-------- Exercise material --------

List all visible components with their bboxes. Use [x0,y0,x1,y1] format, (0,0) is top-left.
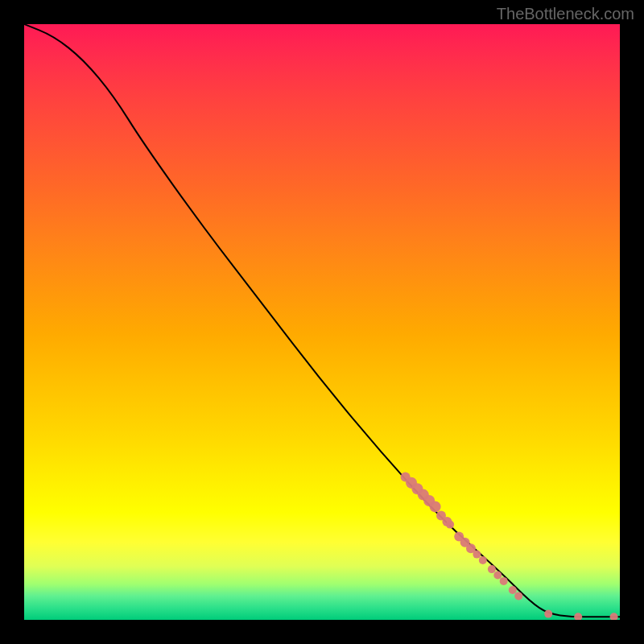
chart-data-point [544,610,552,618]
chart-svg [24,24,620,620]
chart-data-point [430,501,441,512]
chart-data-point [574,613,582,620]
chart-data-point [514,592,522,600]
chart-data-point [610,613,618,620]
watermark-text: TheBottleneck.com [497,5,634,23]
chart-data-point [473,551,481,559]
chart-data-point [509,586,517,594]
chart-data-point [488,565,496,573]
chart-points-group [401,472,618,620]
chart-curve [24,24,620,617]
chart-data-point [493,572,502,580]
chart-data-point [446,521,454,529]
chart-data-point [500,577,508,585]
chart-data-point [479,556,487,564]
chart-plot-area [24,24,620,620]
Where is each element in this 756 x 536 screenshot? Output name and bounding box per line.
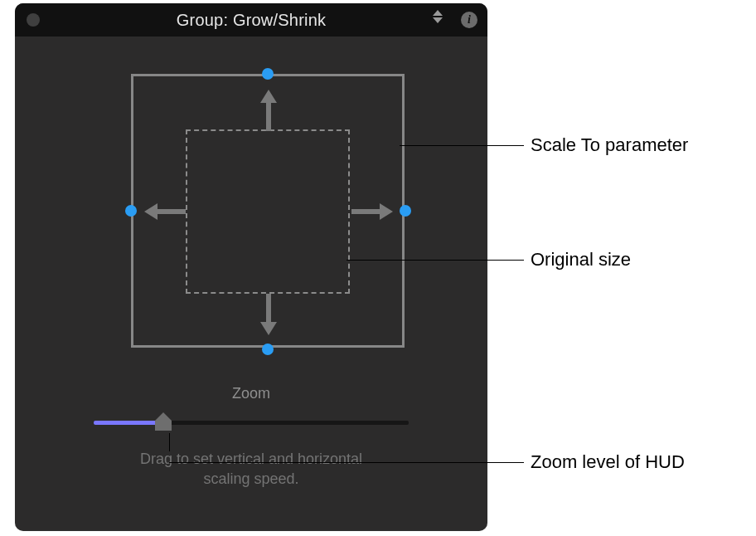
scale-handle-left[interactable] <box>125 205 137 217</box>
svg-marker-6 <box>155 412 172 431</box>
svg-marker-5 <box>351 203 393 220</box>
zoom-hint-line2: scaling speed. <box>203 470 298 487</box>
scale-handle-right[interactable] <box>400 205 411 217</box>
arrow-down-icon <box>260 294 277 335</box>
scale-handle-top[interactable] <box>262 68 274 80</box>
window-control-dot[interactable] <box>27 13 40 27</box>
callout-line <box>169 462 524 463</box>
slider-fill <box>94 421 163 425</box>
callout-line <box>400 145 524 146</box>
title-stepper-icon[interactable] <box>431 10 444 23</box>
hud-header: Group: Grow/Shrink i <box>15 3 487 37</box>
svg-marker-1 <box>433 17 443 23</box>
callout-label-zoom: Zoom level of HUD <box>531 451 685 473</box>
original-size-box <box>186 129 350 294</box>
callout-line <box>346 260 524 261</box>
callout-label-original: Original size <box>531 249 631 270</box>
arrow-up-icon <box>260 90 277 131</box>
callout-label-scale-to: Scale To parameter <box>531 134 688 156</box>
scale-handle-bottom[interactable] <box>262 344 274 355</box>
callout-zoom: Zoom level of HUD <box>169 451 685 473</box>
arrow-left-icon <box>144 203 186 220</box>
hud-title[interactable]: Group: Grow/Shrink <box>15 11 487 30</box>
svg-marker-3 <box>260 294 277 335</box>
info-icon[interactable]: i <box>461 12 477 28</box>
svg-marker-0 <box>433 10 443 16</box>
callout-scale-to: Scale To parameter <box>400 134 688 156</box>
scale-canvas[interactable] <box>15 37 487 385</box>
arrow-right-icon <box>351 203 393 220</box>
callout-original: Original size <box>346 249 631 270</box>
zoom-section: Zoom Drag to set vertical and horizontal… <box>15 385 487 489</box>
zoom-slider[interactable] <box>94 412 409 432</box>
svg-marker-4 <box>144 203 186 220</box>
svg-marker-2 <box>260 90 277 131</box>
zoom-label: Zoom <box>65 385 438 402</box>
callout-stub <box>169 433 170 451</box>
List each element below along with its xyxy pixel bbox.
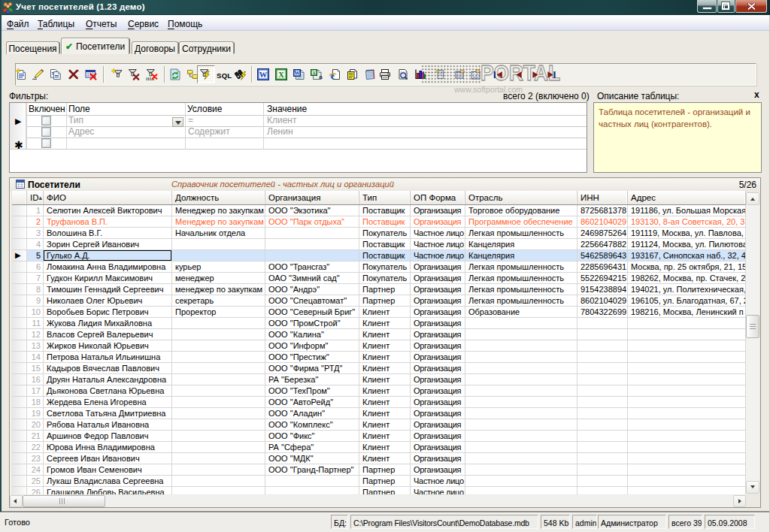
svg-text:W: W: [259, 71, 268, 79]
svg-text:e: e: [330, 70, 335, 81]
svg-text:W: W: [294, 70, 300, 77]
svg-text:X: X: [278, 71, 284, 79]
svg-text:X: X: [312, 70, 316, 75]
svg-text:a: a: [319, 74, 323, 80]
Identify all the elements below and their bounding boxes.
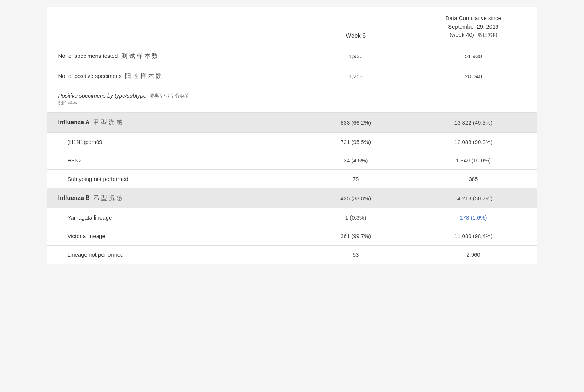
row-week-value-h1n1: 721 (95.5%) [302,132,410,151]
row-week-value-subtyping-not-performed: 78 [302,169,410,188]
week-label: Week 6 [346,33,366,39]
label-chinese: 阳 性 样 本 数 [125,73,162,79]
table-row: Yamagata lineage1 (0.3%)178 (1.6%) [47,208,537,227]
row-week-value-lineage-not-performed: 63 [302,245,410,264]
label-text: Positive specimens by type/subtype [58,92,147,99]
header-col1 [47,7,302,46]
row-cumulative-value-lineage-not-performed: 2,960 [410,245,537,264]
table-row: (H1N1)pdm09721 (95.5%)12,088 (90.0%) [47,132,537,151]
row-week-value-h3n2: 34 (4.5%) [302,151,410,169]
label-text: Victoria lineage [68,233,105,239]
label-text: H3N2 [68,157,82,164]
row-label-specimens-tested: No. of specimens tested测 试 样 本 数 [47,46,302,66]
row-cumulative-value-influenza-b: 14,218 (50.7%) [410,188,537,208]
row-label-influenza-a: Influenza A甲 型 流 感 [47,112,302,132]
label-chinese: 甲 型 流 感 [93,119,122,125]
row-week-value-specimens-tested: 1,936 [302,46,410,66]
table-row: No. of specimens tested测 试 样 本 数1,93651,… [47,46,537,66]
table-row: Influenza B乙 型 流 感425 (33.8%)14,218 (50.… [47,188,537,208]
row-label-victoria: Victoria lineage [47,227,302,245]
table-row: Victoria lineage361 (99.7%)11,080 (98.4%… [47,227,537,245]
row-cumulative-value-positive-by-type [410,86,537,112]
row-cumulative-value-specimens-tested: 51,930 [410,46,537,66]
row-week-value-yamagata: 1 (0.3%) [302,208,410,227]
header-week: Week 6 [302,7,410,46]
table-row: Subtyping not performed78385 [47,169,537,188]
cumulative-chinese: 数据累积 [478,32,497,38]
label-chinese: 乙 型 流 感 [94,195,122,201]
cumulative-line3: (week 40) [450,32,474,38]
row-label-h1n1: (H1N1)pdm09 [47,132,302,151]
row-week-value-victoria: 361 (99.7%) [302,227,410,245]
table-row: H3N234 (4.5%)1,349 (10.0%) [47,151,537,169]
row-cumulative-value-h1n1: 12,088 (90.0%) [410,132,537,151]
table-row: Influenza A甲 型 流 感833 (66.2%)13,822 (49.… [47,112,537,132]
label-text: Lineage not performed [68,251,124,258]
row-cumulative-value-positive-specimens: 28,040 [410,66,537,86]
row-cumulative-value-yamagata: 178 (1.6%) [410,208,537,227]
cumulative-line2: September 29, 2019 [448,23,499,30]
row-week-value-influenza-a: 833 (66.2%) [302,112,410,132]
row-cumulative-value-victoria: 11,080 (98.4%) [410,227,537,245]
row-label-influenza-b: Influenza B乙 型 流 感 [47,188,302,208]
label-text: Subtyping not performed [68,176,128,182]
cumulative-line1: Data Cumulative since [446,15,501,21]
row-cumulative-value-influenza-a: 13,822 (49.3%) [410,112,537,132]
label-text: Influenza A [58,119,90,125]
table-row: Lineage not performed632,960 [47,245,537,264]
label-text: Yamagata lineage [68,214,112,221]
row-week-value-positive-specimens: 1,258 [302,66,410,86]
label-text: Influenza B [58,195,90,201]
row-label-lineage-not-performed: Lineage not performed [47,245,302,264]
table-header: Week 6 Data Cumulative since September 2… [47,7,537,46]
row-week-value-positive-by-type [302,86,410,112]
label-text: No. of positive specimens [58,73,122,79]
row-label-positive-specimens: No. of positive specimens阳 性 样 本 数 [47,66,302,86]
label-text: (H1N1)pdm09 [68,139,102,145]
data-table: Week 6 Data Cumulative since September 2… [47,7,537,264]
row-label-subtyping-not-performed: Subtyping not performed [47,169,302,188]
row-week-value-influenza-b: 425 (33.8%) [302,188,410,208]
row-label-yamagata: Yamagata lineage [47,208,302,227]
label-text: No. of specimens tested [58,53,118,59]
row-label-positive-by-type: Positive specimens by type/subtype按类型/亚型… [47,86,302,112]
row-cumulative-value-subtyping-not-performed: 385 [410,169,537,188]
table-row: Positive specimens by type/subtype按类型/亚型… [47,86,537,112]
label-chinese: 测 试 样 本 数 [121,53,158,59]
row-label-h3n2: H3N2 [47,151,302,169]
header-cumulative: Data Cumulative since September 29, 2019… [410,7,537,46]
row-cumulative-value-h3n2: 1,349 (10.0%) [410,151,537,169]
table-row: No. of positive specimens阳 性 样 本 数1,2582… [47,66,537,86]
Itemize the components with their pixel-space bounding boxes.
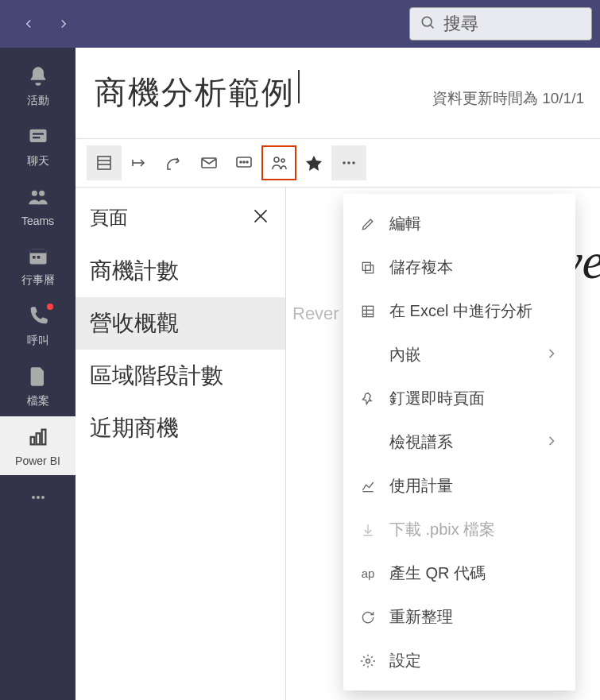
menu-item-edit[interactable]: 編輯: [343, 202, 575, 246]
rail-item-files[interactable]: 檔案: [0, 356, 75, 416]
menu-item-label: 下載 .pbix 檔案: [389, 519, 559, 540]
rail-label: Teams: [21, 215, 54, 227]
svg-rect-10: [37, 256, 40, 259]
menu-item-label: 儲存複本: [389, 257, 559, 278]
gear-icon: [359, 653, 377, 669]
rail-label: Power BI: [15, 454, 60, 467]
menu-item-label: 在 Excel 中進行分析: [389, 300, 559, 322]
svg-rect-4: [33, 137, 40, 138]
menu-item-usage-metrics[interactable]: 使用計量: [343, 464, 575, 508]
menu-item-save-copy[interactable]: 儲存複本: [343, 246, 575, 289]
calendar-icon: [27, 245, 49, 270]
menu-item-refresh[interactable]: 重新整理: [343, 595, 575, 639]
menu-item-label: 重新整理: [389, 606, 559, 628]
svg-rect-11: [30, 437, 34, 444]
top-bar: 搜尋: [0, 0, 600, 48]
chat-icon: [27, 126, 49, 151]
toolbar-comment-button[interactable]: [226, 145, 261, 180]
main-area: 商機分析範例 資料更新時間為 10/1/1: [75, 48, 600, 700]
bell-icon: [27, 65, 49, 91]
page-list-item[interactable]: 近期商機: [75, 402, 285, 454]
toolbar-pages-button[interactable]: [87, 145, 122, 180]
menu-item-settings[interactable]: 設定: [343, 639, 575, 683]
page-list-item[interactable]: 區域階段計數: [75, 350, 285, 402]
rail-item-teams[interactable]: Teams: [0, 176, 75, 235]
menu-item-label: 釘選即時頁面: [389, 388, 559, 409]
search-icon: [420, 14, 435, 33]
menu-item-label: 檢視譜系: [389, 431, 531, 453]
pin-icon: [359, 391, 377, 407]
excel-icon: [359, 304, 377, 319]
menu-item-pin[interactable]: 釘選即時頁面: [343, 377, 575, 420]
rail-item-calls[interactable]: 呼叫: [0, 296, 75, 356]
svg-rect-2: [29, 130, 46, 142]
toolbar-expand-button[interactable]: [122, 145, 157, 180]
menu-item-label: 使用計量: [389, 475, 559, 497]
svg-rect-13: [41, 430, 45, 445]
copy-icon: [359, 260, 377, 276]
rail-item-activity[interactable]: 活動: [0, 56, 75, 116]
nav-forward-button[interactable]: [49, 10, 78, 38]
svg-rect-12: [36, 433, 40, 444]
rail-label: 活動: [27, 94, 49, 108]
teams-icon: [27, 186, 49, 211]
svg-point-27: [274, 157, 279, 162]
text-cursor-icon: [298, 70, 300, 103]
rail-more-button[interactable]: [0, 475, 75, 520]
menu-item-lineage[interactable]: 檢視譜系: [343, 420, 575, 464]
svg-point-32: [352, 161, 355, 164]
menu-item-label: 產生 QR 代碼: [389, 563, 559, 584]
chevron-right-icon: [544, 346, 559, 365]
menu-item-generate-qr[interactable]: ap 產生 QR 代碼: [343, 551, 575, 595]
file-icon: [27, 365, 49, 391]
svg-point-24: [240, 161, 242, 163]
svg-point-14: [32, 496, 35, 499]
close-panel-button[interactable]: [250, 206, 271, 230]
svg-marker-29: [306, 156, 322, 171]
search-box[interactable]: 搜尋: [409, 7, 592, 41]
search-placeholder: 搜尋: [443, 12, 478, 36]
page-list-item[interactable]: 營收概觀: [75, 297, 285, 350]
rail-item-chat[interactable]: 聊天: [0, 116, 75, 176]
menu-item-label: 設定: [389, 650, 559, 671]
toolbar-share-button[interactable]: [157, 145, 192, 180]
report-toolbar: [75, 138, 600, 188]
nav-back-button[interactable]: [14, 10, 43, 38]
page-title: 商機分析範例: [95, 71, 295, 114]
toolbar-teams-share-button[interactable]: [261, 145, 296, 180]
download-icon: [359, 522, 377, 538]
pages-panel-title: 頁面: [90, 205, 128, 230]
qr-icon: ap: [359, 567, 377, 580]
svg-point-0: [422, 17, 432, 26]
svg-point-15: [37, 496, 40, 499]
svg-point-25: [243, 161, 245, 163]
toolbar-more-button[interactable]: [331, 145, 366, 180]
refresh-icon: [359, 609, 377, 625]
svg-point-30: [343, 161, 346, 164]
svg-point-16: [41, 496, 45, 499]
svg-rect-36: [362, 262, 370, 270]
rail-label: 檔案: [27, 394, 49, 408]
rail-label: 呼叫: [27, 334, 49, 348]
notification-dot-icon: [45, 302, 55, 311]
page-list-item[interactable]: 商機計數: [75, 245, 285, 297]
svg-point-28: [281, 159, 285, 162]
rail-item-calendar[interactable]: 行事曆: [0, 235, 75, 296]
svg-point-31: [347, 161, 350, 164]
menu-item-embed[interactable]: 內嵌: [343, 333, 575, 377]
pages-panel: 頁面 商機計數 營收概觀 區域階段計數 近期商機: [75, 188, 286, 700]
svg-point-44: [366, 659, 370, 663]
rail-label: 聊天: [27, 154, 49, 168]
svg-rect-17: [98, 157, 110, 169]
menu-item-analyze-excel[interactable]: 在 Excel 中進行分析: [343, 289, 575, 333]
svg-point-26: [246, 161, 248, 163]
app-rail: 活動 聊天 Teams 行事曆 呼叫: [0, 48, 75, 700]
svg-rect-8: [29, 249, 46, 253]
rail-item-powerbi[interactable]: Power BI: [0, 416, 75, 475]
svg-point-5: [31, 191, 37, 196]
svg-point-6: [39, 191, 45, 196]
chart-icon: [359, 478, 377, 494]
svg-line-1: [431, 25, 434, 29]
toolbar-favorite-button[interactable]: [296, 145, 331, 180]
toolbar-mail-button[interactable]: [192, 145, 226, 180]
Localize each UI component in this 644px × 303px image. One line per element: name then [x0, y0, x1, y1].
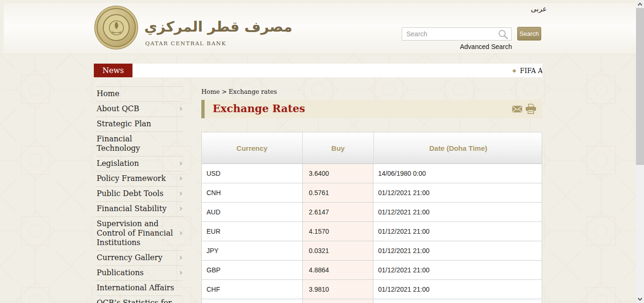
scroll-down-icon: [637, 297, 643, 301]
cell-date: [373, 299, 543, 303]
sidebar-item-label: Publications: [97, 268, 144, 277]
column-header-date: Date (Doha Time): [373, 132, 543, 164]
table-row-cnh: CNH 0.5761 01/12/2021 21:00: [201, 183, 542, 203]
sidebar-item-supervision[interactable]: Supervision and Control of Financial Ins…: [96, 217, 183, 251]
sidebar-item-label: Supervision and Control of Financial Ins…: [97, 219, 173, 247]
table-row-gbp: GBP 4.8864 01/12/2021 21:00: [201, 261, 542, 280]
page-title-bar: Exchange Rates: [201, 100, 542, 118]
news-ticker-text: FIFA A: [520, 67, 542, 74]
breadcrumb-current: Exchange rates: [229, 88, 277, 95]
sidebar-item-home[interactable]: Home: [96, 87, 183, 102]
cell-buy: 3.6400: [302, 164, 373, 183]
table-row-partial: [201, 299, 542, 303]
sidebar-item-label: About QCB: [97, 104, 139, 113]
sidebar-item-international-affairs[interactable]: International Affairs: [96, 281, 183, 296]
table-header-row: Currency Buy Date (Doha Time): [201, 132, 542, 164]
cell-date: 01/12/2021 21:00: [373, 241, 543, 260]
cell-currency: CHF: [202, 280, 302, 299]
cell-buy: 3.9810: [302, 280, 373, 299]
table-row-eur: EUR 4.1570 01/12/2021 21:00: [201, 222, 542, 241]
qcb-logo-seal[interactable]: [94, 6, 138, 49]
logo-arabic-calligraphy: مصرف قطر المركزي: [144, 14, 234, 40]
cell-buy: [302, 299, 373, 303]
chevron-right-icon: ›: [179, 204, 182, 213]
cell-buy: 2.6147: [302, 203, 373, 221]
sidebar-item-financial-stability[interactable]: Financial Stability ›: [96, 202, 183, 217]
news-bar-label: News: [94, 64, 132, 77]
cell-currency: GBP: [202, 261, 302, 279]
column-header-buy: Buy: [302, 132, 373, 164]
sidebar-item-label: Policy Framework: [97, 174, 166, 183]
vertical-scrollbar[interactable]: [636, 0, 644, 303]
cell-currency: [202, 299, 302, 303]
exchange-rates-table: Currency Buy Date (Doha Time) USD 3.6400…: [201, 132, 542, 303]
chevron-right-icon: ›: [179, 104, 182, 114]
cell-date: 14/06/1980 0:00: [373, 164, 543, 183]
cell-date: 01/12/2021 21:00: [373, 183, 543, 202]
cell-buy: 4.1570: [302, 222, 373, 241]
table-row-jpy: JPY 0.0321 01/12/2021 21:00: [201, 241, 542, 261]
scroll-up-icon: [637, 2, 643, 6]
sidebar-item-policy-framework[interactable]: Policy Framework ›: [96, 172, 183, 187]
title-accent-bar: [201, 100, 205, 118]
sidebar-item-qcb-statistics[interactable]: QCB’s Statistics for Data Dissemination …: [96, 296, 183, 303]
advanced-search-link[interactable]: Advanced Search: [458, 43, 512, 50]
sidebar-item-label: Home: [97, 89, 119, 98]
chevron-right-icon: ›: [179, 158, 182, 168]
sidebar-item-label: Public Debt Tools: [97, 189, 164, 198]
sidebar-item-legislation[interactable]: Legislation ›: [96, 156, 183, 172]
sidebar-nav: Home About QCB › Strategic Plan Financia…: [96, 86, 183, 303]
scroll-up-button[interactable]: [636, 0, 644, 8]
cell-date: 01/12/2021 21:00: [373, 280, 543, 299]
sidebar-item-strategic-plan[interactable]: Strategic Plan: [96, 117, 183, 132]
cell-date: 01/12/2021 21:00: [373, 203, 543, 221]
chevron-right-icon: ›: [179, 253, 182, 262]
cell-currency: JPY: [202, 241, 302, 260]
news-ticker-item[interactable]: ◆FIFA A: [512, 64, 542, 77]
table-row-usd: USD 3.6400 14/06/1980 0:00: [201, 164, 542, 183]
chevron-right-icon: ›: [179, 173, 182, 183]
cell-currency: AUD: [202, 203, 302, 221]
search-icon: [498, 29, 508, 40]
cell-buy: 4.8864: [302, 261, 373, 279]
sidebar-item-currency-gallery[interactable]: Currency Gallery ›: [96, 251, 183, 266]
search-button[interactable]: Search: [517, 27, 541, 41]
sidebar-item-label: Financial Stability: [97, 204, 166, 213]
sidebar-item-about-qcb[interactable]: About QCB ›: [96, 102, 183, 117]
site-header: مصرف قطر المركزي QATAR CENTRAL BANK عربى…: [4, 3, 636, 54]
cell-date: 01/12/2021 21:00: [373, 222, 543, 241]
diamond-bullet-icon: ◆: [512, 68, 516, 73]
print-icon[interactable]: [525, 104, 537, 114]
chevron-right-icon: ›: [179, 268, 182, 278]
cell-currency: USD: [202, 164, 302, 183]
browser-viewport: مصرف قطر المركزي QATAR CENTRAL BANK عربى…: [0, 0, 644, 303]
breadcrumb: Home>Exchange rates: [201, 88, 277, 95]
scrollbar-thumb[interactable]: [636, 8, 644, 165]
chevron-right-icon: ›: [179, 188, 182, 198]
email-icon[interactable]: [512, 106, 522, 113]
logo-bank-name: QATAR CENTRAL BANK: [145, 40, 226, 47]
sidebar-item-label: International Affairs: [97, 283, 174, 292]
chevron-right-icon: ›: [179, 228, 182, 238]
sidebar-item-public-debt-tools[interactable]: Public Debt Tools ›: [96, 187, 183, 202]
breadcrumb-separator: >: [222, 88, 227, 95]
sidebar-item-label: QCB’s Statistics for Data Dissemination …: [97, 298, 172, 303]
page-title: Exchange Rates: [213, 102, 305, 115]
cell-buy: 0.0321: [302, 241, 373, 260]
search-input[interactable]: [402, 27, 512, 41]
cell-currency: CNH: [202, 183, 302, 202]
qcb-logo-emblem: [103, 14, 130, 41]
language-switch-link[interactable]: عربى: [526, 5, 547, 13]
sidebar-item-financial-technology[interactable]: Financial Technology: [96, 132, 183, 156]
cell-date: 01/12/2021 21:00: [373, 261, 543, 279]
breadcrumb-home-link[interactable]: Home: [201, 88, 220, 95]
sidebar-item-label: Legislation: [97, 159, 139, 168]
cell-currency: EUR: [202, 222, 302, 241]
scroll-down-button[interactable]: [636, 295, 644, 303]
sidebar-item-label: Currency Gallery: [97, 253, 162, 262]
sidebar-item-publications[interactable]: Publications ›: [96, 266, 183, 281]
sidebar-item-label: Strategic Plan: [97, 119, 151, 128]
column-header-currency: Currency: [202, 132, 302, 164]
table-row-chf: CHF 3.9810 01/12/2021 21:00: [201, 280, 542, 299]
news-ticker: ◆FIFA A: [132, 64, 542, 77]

--------

* _The problem_:
Note each line of the entries that has "Time" in it, and copy those lines.

* _Answer to this exercise_:
column-header-date: Date (Doha Time): [373, 132, 543, 164]
table-header-row: Currency Buy Date (Doha Time): [201, 132, 542, 164]
exchange-rates-table: Currency Buy Date (Doha Time) USD 3.6400…: [201, 132, 542, 303]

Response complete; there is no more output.